A continued policy accommodation is necessary as the economic recovery still remains delicately poised and the growth is yet to take firmer roots, with the rise of inflation less steeper than expected, Reserve Bank of India (RBI) Governor Shaktikanta Das said in the minutes of the latest monetary policy committee (MPC) meeting.
The country’s real gross domestic product (GDP) expanded by 20.1 per cent year-on-year during the first quarter of the current fiscal, driven by a large favourable base effect.
”However its momentum was dragged down by the second wave of the pandemic. The level of real GDP in Q1 was 9.2 per cent below its pre-pandemic level two years ago,” added the RBI Governor.
RBI Governor underlined that the external environment – which had been supportive of aggregate demand over the past few months, may lose momentum for several reasons such as a sudden surge in infections, persistence of Covid-related supply bottlenecks, a binding shortage of key inputs like semi-conductors, and the spike in gas prices.
”Given an ever evolving and dynamic environment, with the outlook overcast by several uncertainties including the fact that the pandemic is far from over, we need to ensure that the nascent revival of economic activity shows signs of durability and sustainability,” said RBI Governor Shaktikanta Das.

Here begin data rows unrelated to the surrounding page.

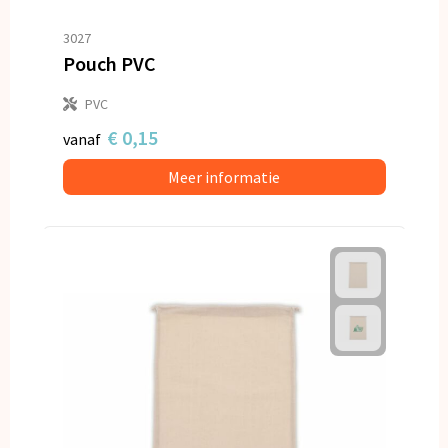
3027
Pouch PVC
PVC
€ 0,15
vanaf
Meer informatie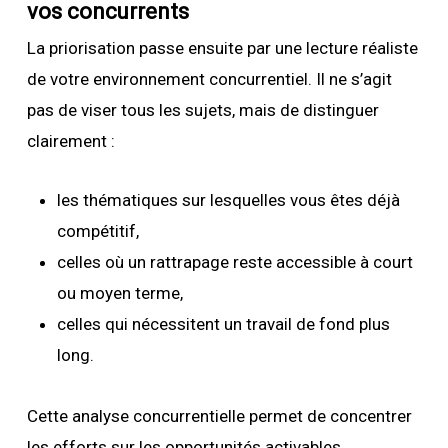
vos concurrents
La priorisation passe ensuite par une lecture réaliste
de votre environnement concurrentiel. Il ne s’agit
pas de viser tous les sujets, mais de distinguer
clairement :
les thématiques sur lesquelles vous êtes déjà
compétitif,
celles où un rattrapage reste accessible à court
ou moyen terme,
celles qui nécessitent un travail de fond plus
long.
Cette analyse concurrentielle permet de concentrer
les efforts sur les opportunités activables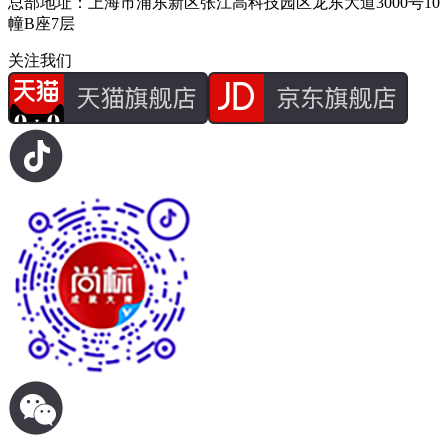
总部地址：上海市浦东新区张江高科技园区龙东大道3000号10
幢B座7层
关注我们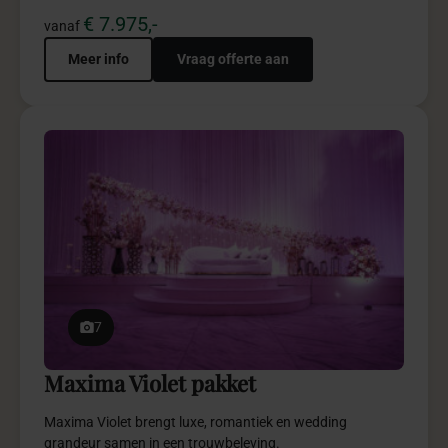
€ 7.975,-
vanaf
Meer info
Vraag offerte aan
7
Maxima Violet pakket
Maxima Violet brengt luxe, romantiek en wedding
grandeur samen in een trouwbeleving.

In the previous policy review meeting held in August, MPC member Jayant Varma said that the borrowing rate should be revised, and in the latest meeting, reiterated his call to raise the reverse repo rate and also, alter the accommodative monetary policy stance.
”Raising effective money market rates quickly towards four per cent would demonstrate the MPC’s commitment to the inflation target” said Mr Varma.

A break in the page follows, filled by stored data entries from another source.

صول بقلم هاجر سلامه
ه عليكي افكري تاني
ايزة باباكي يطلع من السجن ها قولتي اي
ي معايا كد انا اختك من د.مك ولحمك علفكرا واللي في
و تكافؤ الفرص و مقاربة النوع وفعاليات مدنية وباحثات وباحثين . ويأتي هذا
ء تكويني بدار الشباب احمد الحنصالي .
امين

In its fourth bi-monthly monetary policy review for the financial year 2021-22 announced on October 8, the RBI maintained the status quo for the eighth time in a row, keeping the key lending rates steady.
The repo rate- the key interest rate at which the RBI lends money to commercial banks was kept steady at four per cent, and the borrowing rate or reverse repo rate – the rate at which the RBI borrows money from banks, was kept unchanged at 3.35 per cent.
The central bank also retained the gross domestic product (GDP) growth projection for the current fiscal at 9.5 per cent, however, it trimmed the CPI inflation projection to 5.3 per cent from 5.7 per cent for the fiscal, on the trajectory being more favourable than expected.